BRAZIL - Brazilian meat and food processing giant JBS saw consolidated net revenue reached R$92,902.8 million in 2013, an increase of R$17.2 billion, 22.7 per cent higher than in 2012.
Consolidated earnings, EBITDA, was R$6,130.3 million, an increase of 39.0 per cent compared to 2012.
EBITDA margin was 6.6 per cent.
JBS Mercosul recorded net revenue of R$25,820.5 million, up 43.3 per cent compared to 2012.
EBITDA for the year was R$2,712.4 million, increase of 9.8 per cent compared to 2012, with an EBITDA margin of 10.5 per cent.
The chicken unit in the USA (PPC) had the best year in its history in 2013 and posted a net revenue of $8,411.1 million, 3.6 per cent higher than in 2012.
EBITDA was $805.4 million, 100.1 per cent higher than 2012, with an EBITDA margin of 9.6 per cent.
Net income in 2013 was US$549.6 million, representing an increase of 215.4 per cent compared to 2012.
Last year saw the acquisition of Seara and union with JBS Chicken Brazil forming JBS Foods.
This new business unit registered strong turn around in its first quarter of operation, allowing the company to expand into the higher value added products segment, in addition to the increase in the portfolio products with strong and well recognised
Exports grew by 19.6 per cent compared to 2012, reaching $11.7 billion in 2013.
JBS generated net cash from operating activities of R$2,541.0 million, with positive free cash flow of R$635.1 million in 2013.
Annualizing fourth quarter 2013 EBITDA, which includes the Seara acquisition, leverage ended the period at 3.17 times.
The company said that even after the integration of a relevant acquisition and strong foreign exchange variation, JBS ended the year with leverage of 3.70 times, compared to 4.03 time in the third quarter of 2013. The reduction of net debt/EBITDA reflects the management commitment in improving its financial indicators and, consequently, the reduction of its leverage.
Company CEO, Wesley Mendonça Batista, said: “The global economic scenario looks favourable.
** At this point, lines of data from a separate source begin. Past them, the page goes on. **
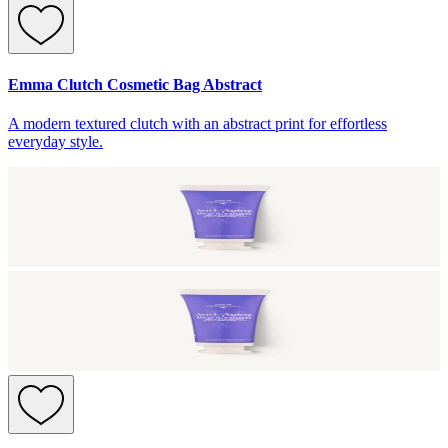
Emma Clutch Cosmetic Bag Abstract
A modern textured clutch with an abstract print for effortless
everyday style.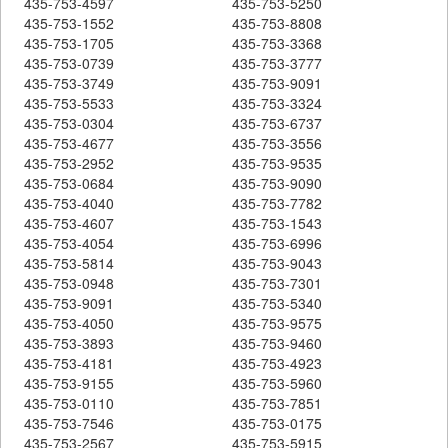
435-753-4597
435-753-5250
435-753-1552
435-753-8808
435-753-1705
435-753-3368
435-753-0739
435-753-3777
435-753-3749
435-753-9091
435-753-5533
435-753-3324
435-753-0304
435-753-6737
435-753-4677
435-753-3556
435-753-2952
435-753-9535
435-753-0684
435-753-9090
435-753-4040
435-753-7782
435-753-4607
435-753-1543
435-753-4054
435-753-6996
435-753-5814
435-753-9043
435-753-0948
435-753-7301
435-753-9091
435-753-5340
435-753-4050
435-753-9575
435-753-3893
435-753-9460
435-753-4181
435-753-4923
435-753-9155
435-753-5960
435-753-0110
435-753-7851
435-753-7546
435-753-0175
435-753-2567
435-753-5915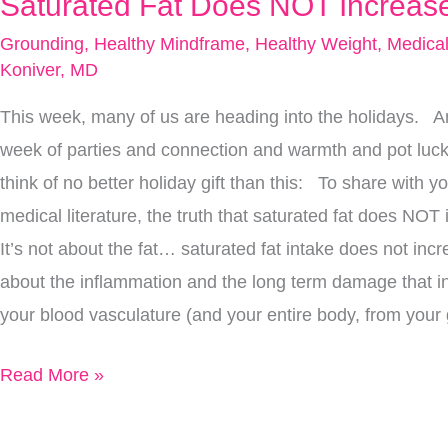
Saturated Fat Does NOT Increase
Saturated
Fat
Grounding
,
Healthy Mindframe
,
Healthy Weight
,
Medical
Does
Koniver, MD
NOT
This week, many of us are heading into the holidays. A
Increase
week of parties and connection and warmth and pot l
Mortality
think of no better holiday gift than this: To share with yo
medical literature, the truth that saturated fat does NO
It’s not about the fat… saturated fat intake does not incre
about the inflammation and the long term damage that i
your blood vasculature (and your entire body, from your g
Read More »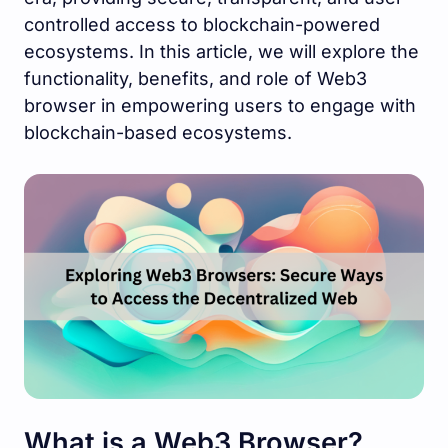
controlled access to blockchain-powered
ecosystems. In this article, we will explore the
functionality, benefits, and role of Web3
browser in empowering users to engage with
blockchain-based ecosystems.
What is a Web3 Browser?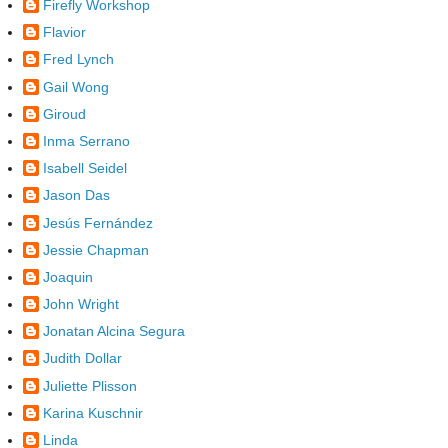
Firefly Workshop
Flavior
Fred Lynch
Gail Wong
Giroud
Inma Serrano
Isabell Seidel
Jason Das
Jesús Fernández
Jessie Chapman
Joaquin
John Wright
Jonatan Alcina Segura
Judith Dollar
Juliette Plisson
Karina Kuschnir
Linda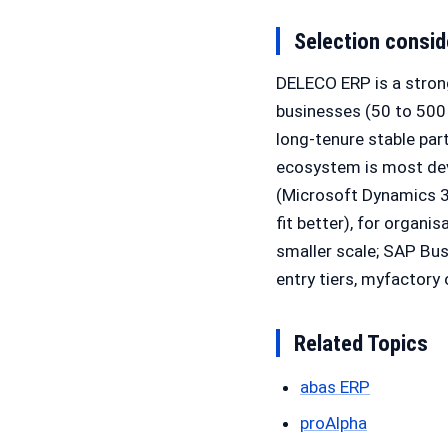
Selection consid
DELECO ERP is a stron
businesses (50 to 500 
long-tenure stable par
ecosystem is most deve
(Microsoft Dynamics 3
fit better), for organi
smaller scale; SAP Bu
entry tiers, myfactory
Related Topics
abas ERP
proAlpha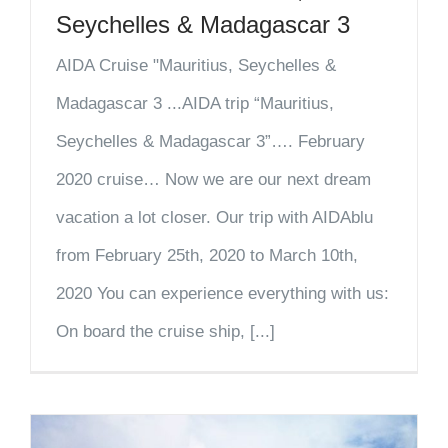
Seychelles & Madagascar 3
AIDA Cruise "Mauritius, Seychelles &
Madagascar 3 ...AIDA trip “Mauritius,
Seychelles & Madagascar 3”…. February
2020 cruise… Now we are our next dream
vacation a lot closer. Our trip with AIDAblu
from February 25th, 2020 to March 10th,
2020 You can experience everything with us:
On board the cruise ship, [...]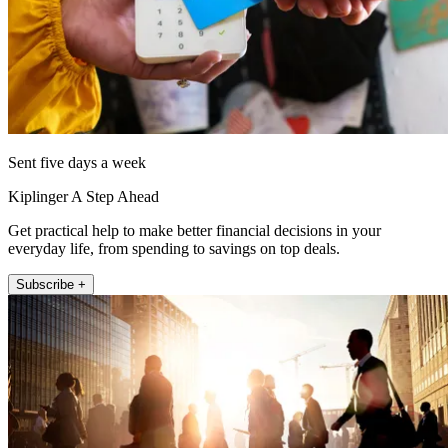
Sent five days a week
Kiplinger A Step Ahead
Get practical help to make better financial decisions in your
everyday life, from spending to savings on top deals.
Subscribe +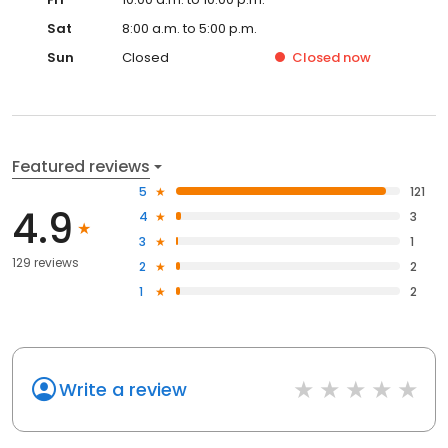
Sat
8:00 a.m. to 5:00 p.m.
Sun
Closed
Closed
now
Featured reviews
5
121
4.9
4
3
3
1
129 reviews
2
2
1
2
Write a review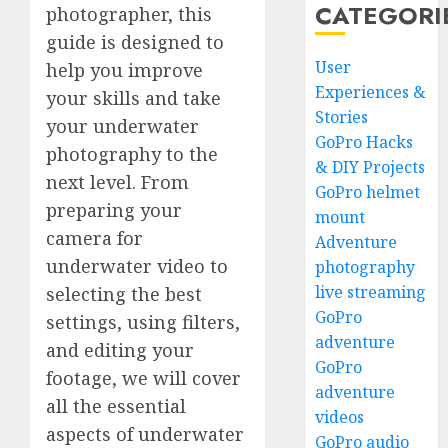
CATEGORI
photographer, this
guide is designed to
User
help you improve
Experiences &
your skills and take
Stories
your underwater
GoPro Hacks
photography to the
& DIY Projects
next level. From
GoPro helmet
preparing your
mount
camera for
Adventure
underwater video to
photography
live streaming
selecting the best
GoPro
settings, using filters,
adventure
and editing your
GoPro
footage, we will cover
adventure
all the essential
videos
aspects of underwater
GoPro audio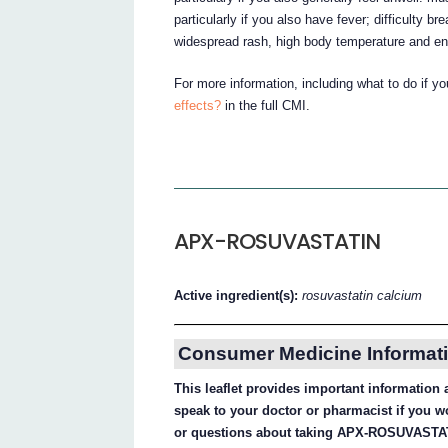
particularly if you also have fever; difficulty br
widespread rash, high body temperature and enl
For more information, including what to do if y
effects?
in the full CMI.
APX-ROSUVASTATIN
Active ingredient(s):
rosuvastatin calcium
Consumer Medicine Informati
This leaflet provides important informati
speak to your doctor or pharmacist if you w
or questions about taking APX-ROSUVASTA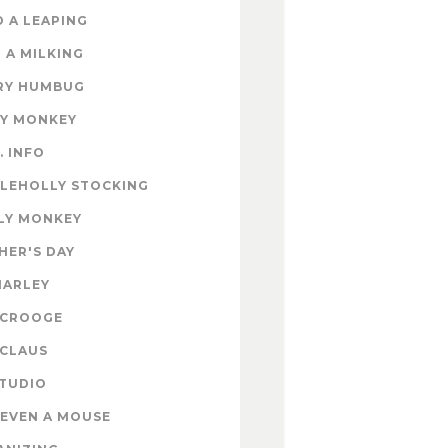
 A LEAPING
 A MILKING
RY HUMBUG
EY MONKEY
. INFO
TLEHOLLY STOCKING
LY MONKEY
HER'S DAY
MARLEY
SCROOGE
 CLAUS
STUDIO
EVEN A MOUSE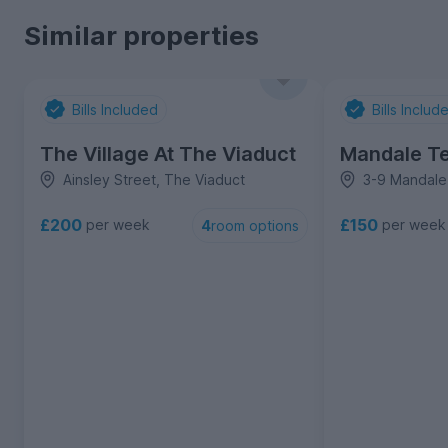
Similar properties
Bills Included
Bills Includ
The Village At The Viaduct
Mandale Te
Ainsley Street, The Viaduct
3-9 Mandale 
£200
£150
per week
per week
4
room options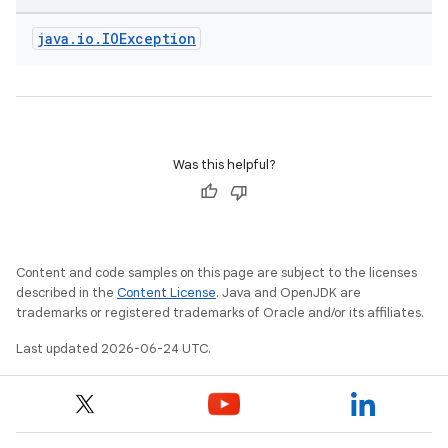
java
.
io
.
IOException
Was this helpful?
fragment
ragment.ui
e
Content and code samples on this page are subject to the licenses
described in the
Content License
. Java and OpenJDK are
trademarks or registered trademarks of Oracle and/or its affiliates.
Last updated 2026-06-24 UTC.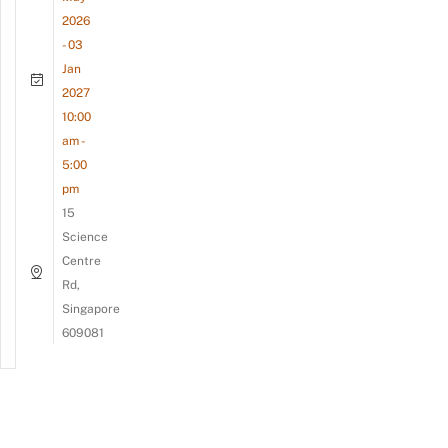
2026
- 03
Jan
2027
10:00
am -
5:00
pm
15
Science
Centre
Rd,
Singapore
609081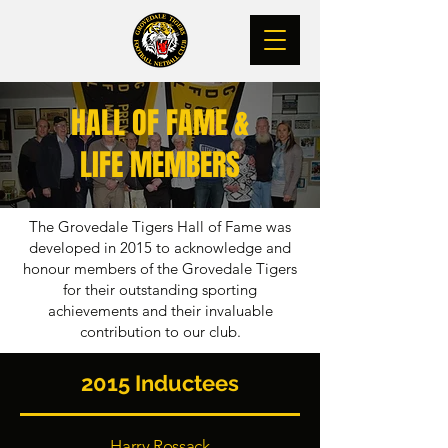
HALL OF FAME &
LIFE MEMBERS
The Grovedale Tigers Hall of Fame was
developed in 2015 to acknowledge and
honour members of the Grovedale Tigers
for their outstanding sporting
achievements and their invaluable
contribution to our club.
2015 Inductees
Harry Rossack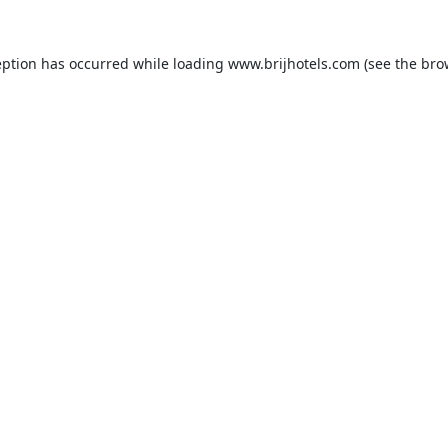
eption has occurred while loading
www.brijhotels.com
(see the
bro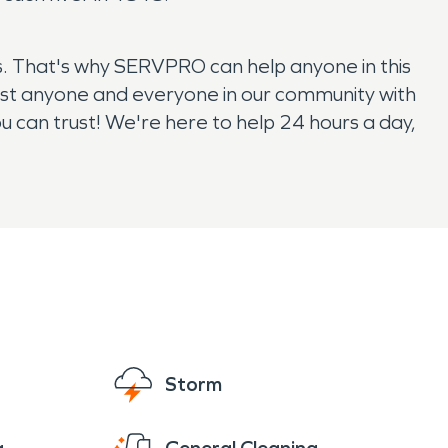
. That's why SERVPRO can help anyone in this
ist anyone and everyone in our community with
can trust! We're here to help 24 hours a day,
Storm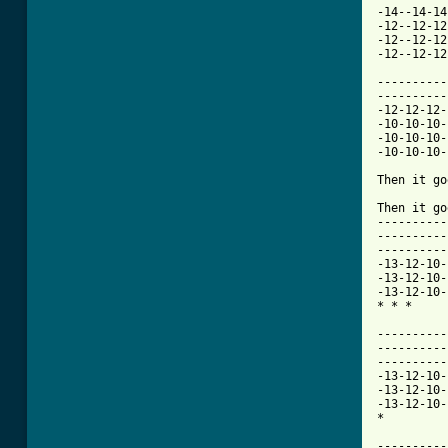
-14--14-14
-12--12-12
-12--12-12
-12--12-12
----------
----------
-12-12-12-
-10-10-10-
-10-10-10-
-10-10-10-
Then it go
Then it go
----------
----------
----------
-13-12-10-
-13-12-10-
-13-12-10-
* * * 

----------
----------
----------
-13-12-10-
-13-12-10-
-13-12-10-
* 

----------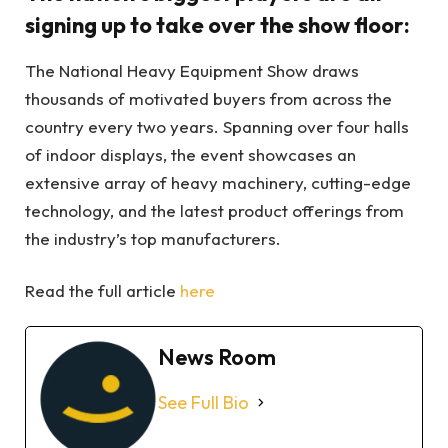
signing up to take over the show floor:
The National Heavy Equipment Show draws
thousands of motivated buyers from across the
country every two years. Spanning over four halls
of indoor displays, the event showcases an
extensive array of heavy machinery, cutting-edge
technology, and the latest product offerings from
the industry’s top manufacturers.
Read the full article
here
News Room
See Full Bio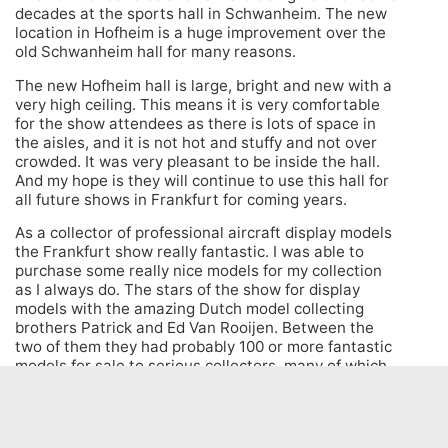
decades at the sports hall in Schwanheim. The new
location in Hofheim is a huge improvement over the
old Schwanheim hall for many reasons.
The new Hofheim hall is large, bright and new with a
very high ceiling. This means it is very comfortable
for the show attendees as there is lots of space in
the aisles, and it is not hot and stuffy and not over
crowded. It was very pleasant to be inside the hall.
And my hope is they will continue to use this hall for
all future shows in Frankfurt for coming years.
As a collector of professional aircraft display models
the Frankfurt show really fantastic. I was able to
purchase some really nice models for my collection
as I always do. The stars of the show for display
models with the amazing Dutch model collecting
brothers Patrick and Ed Van Rooijen. Between the
two of them they had probably 100 or more fantastic
models for sale to serious collectors, many of which
are shown in my video. But there was also a huge
selection of safety cards, books, diecast models,
stickers, barf bags, uniforms, wings, pins and all
sorts of aviation and airline collectibles to satisfy all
We believe that the recovery of the US dollar has not yet ended.
“Our feeling is that the US dollar will continue to strength in relation to the Brazilian Real and that our exports, as well as the valuation of our assets, will continue to be benefitted.
“It is worthwhile to remember that the Company’s exports last year were approximately $12 billion, a relevant increase of 20 per cent in relation to 2012.
“This increase of about $2 billion in exports was due essentially to two factors.
The first is the increase in consumption and demand in the emerging markets. The second is the increase in the number of countries that we are exporting to.
“More than 150 nations receive JBS products from a production platform consolidated in the most competitive regions in the world. This fact demonstrates a consistency in our exports that guarantees access to 100 per cent of the consuming markets.
“We have identified in our business that the word “convenience” is more and more present. A tendency observed in many countries is that people look for more convenience and practicality in food. Translated for our business this means offering to our customers more customised products, easier to prepare and higher value added.
“Based on this we created JBS Foods last year. The new business unit combines our poultry and pork assets and processed products in Brazil together with the Seara operations taken over in October 2013.
“In the first three months of this unified operation we have had good results. Strong brands and a portfolio of revitalised products that offer convenience to the consumer are the guidelines that will drive our growth strategy in these categories during the coming years.”
Mr Baptista added: “We are projecting that the export sales of the Company will be approximately $15 billion, which represents an increase of over 20 per cent in relation to 2013.
“The two important sporting events that will occur in Brazil in 2014 and 2016 will support the demand for proteins in the country leveraging our successful strategy of strengthening our brands.
“In the USA we estimate that the offer of beef and pork will remain tight in relation to demand, in a scenario similar to that of 2013. We believe there is space for price adjustments without affecting demand e consequently improving our margins in both operations. In the case of chicken, availability should remain stable in relation 2013, which favours Pilgrim’s maintaining in 2014 its trajectory of growth and excellent results, an example of what happened last year.
“Finally, Australia will continue to attend the increasing demand from the growing middle classes in Asia.”